» Problem description: The whole listing below is to be repeated without alteration.

» Records supplied:
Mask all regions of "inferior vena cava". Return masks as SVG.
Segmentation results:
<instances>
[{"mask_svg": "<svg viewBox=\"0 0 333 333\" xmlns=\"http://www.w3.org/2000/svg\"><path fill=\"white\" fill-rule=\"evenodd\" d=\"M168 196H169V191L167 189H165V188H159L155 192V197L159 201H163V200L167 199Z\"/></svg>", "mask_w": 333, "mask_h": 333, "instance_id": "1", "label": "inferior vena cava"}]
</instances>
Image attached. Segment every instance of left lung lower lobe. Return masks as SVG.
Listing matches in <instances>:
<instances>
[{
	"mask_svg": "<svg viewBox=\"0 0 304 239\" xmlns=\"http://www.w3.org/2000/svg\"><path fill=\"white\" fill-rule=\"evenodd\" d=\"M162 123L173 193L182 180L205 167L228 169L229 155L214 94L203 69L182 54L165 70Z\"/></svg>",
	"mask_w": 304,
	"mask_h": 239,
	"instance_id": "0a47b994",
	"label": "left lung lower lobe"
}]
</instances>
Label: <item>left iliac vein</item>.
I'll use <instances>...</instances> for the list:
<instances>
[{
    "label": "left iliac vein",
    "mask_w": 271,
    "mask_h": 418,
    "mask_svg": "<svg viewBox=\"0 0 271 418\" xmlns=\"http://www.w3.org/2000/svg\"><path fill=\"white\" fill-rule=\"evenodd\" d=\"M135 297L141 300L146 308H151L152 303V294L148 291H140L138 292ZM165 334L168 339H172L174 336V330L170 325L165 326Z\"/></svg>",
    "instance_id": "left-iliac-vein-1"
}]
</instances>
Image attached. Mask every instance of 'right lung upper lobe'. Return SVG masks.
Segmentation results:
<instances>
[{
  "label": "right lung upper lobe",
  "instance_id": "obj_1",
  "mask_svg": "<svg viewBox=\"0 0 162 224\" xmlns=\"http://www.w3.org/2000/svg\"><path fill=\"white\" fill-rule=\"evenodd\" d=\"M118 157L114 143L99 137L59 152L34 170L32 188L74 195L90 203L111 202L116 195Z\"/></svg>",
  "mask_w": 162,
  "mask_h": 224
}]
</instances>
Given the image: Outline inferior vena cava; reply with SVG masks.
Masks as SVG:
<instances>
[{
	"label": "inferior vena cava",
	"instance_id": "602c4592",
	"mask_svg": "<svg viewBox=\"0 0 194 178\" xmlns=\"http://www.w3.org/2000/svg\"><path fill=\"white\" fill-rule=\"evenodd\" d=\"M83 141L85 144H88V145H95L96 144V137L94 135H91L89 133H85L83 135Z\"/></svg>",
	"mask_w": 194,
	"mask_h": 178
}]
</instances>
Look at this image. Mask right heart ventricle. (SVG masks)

» Solution to this exercise:
Mask all regions of "inferior vena cava". Return masks as SVG.
Segmentation results:
<instances>
[{"mask_svg": "<svg viewBox=\"0 0 333 333\" xmlns=\"http://www.w3.org/2000/svg\"><path fill=\"white\" fill-rule=\"evenodd\" d=\"M168 196H169V191L167 189H165V188H159L155 192V197L159 201H163V200L167 199Z\"/></svg>", "mask_w": 333, "mask_h": 333, "instance_id": "1", "label": "inferior vena cava"}]
</instances>
Image attached. Segment every instance of left lung lower lobe. Return masks as SVG.
Listing matches in <instances>:
<instances>
[{
	"mask_svg": "<svg viewBox=\"0 0 304 239\" xmlns=\"http://www.w3.org/2000/svg\"><path fill=\"white\" fill-rule=\"evenodd\" d=\"M162 123L173 193L182 180L205 167L228 169L229 155L214 94L203 69L182 54L165 70Z\"/></svg>",
	"mask_w": 304,
	"mask_h": 239,
	"instance_id": "0a47b994",
	"label": "left lung lower lobe"
}]
</instances>
Label: <item>left iliac vein</item>.
I'll use <instances>...</instances> for the list:
<instances>
[{
    "label": "left iliac vein",
    "mask_w": 271,
    "mask_h": 418,
    "mask_svg": "<svg viewBox=\"0 0 271 418\" xmlns=\"http://www.w3.org/2000/svg\"><path fill=\"white\" fill-rule=\"evenodd\" d=\"M135 297L141 300L146 308H151L152 303V294L148 291H140L138 292ZM165 334L168 339H172L174 336V330L170 325L165 326Z\"/></svg>",
    "instance_id": "left-iliac-vein-1"
}]
</instances>
Image attached. Mask every instance of 'right lung upper lobe'. Return SVG masks.
Segmentation results:
<instances>
[{
  "label": "right lung upper lobe",
  "instance_id": "obj_1",
  "mask_svg": "<svg viewBox=\"0 0 162 224\" xmlns=\"http://www.w3.org/2000/svg\"><path fill=\"white\" fill-rule=\"evenodd\" d=\"M118 157L114 143L99 137L59 152L34 170L32 188L74 195L90 203L111 202L116 195Z\"/></svg>",
  "mask_w": 162,
  "mask_h": 224
}]
</instances>
Given the image: Outline inferior vena cava; reply with SVG masks.
Masks as SVG:
<instances>
[{
	"label": "inferior vena cava",
	"instance_id": "602c4592",
	"mask_svg": "<svg viewBox=\"0 0 194 178\" xmlns=\"http://www.w3.org/2000/svg\"><path fill=\"white\" fill-rule=\"evenodd\" d=\"M83 141L85 144H88V145H95L96 144V137L94 135H91L89 133H85L83 135Z\"/></svg>",
	"mask_w": 194,
	"mask_h": 178
}]
</instances>
Look at this image. Mask right heart ventricle. (SVG masks)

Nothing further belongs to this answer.